基金funded by the National Natural Science Foundation of China, Grant No. 51161130525 and 51136003supported by the 111 Project, No. B07009
文摘This study investigates the effects of blade tip geometry on the flow field of a turbine cascade at the incidence angle of 0 degree experimentally. The tests were performed in a low-speed turbine cascade wind tunnel. The Reynolds number based on the blade chord was about 172300 at the exit. Traverses of the exit flow field were made in order to measure the overall performance. The effects of using fiat tip and grooved tip with a chord-wise channel were studied. The case with the flat tip is referenced as the baseline. The tip clearances are all 1 mm measuring 0.84 percent of the blade span. The depth of channel is 2mm.The flow field at 10% chord downstream from the cascade trailing edge was measured at 38 span-wise positions and 26 pitch-wise positions using a mini five-hole pressure probe. The static pressure distribution on the tip end wall is measured at 16 pitch-wise stations and 17 chord-wise stations. Results show that there exists great pressure gradient in the pressure side for the fiat tip and the pressure side squealer tip, which means strong leakage flow.
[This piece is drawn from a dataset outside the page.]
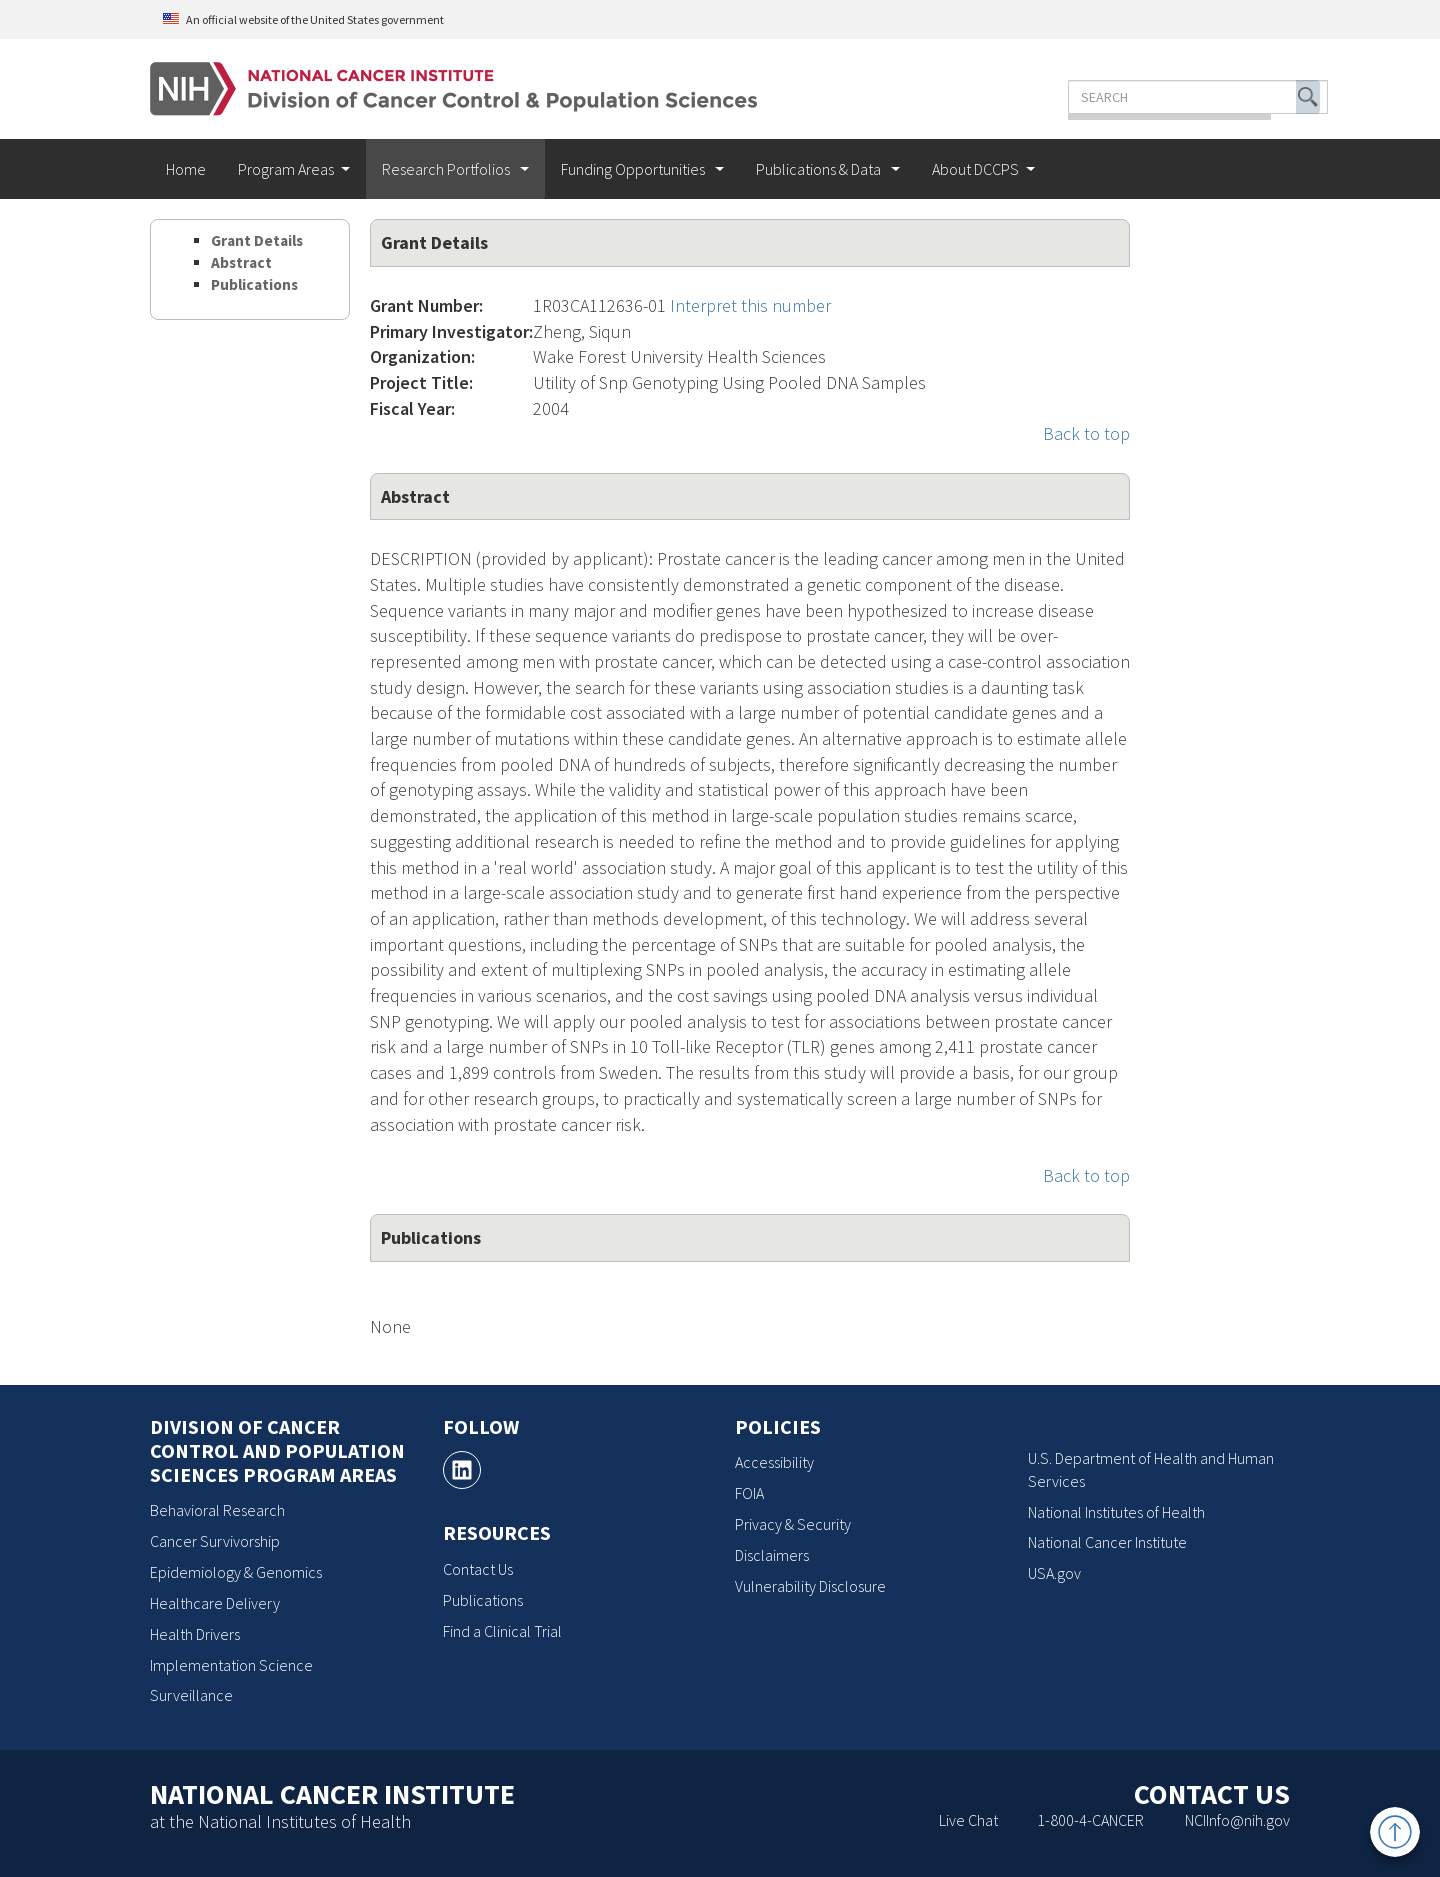 The width and height of the screenshot is (1440, 1877). I want to click on Grant Details, so click(257, 240).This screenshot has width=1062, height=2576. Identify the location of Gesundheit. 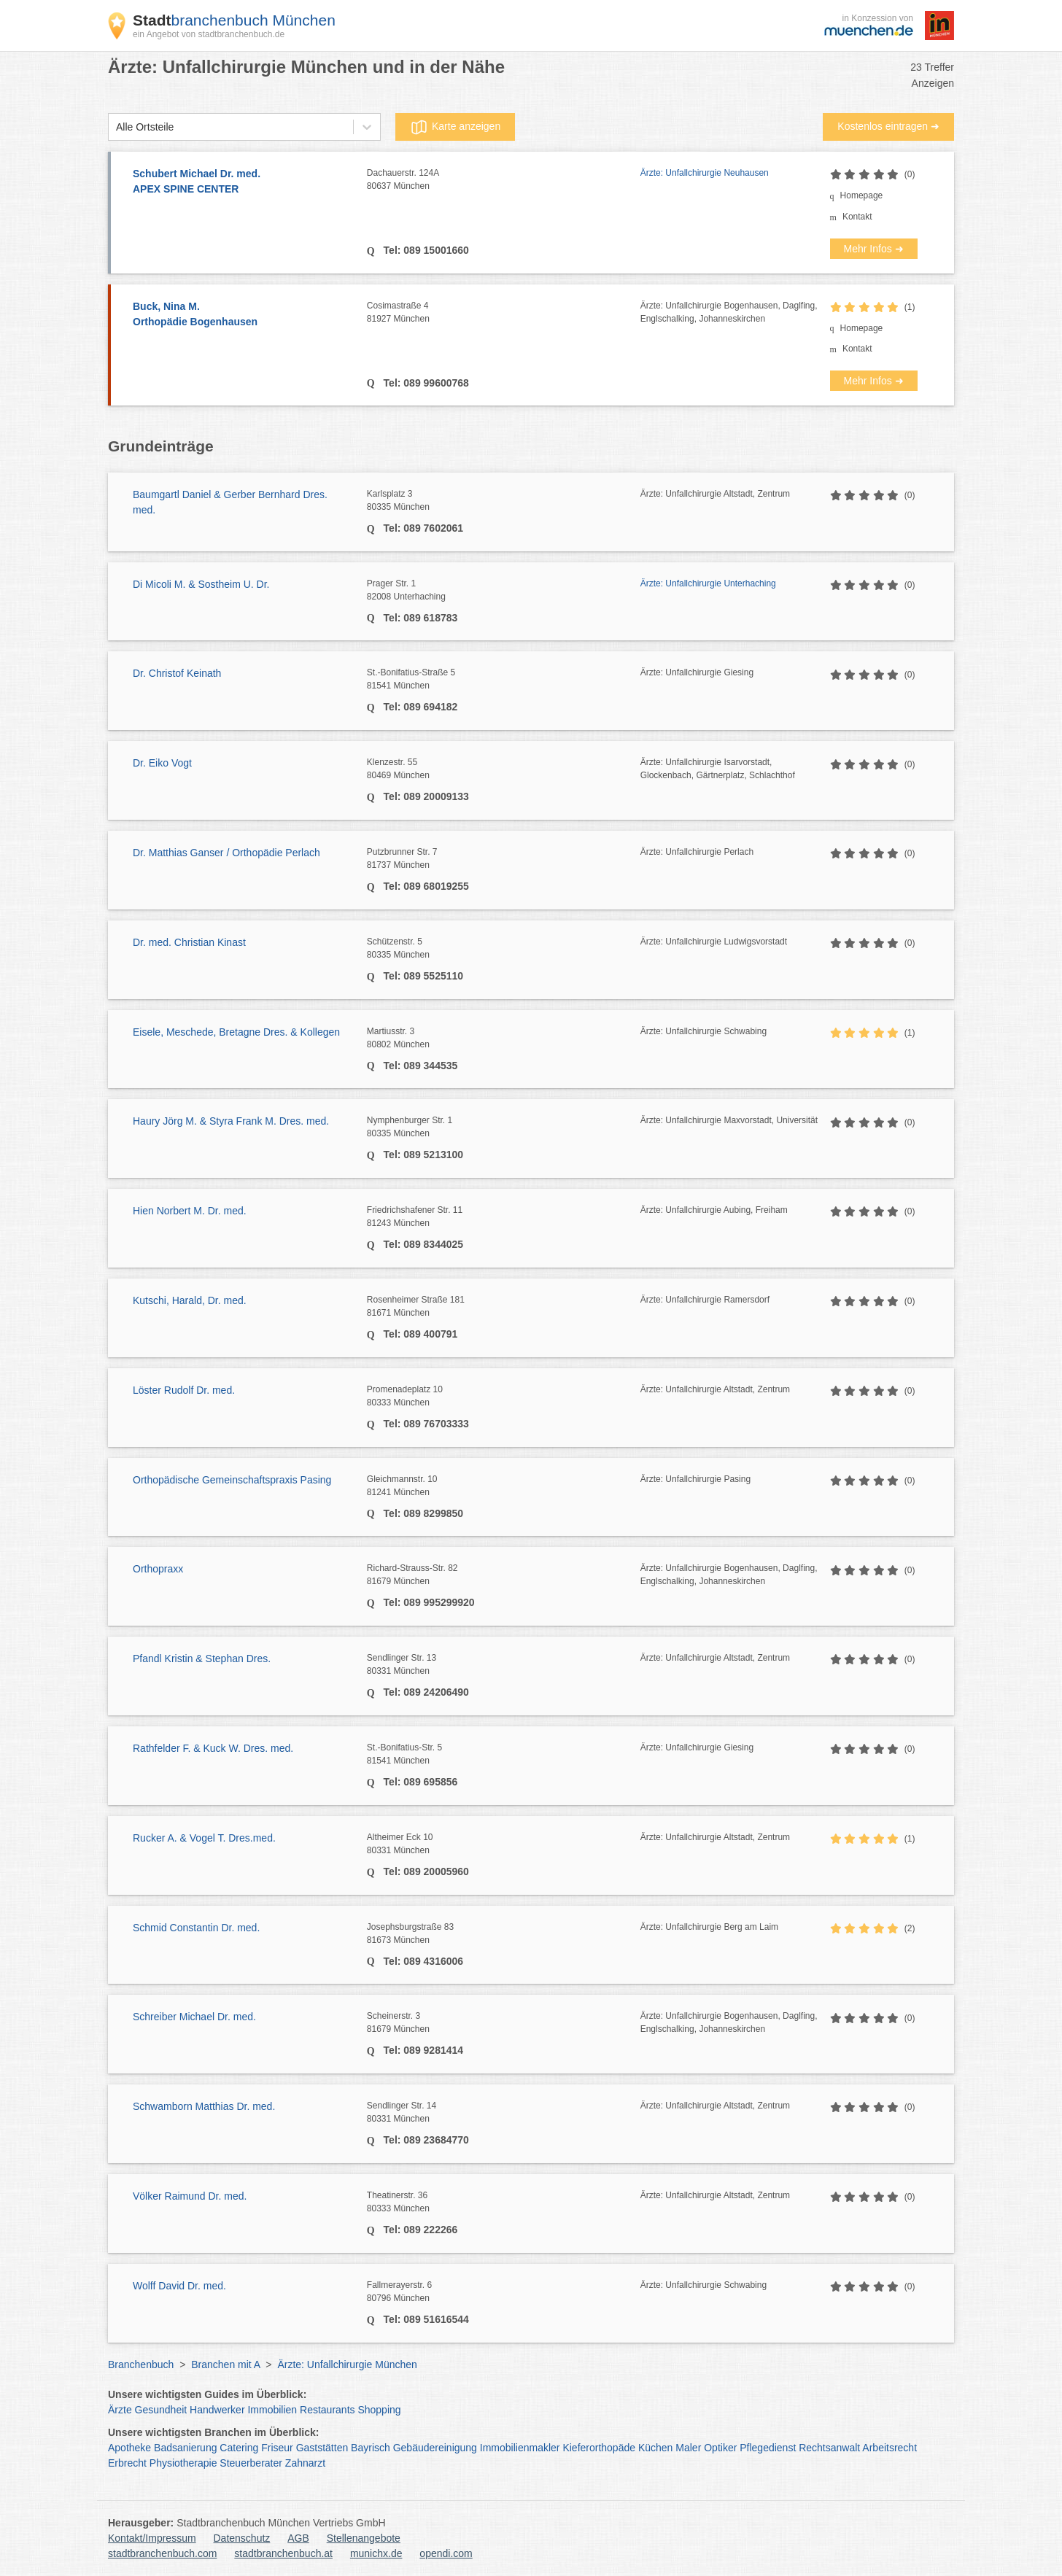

The pressure gradient from the pressure side to the suction side is greatly decreased for the grooved tip, and the resulting leakage flow is weaker. The core of the leakage vortex moves closer to the suction side for the pressure side squealer tip and farther away from the suction side for the suction side squealer tip. The pressure side squealer has little advantages over the fiat tip in improving the flow capacity and reducing the overall losses. The suction side squealer tip and grooved tip can effectively decrease the intensity of the tip leakage vortex, improve the flow capacity and reduce loss of the turbine cascade passage and the grooved tip performs the best.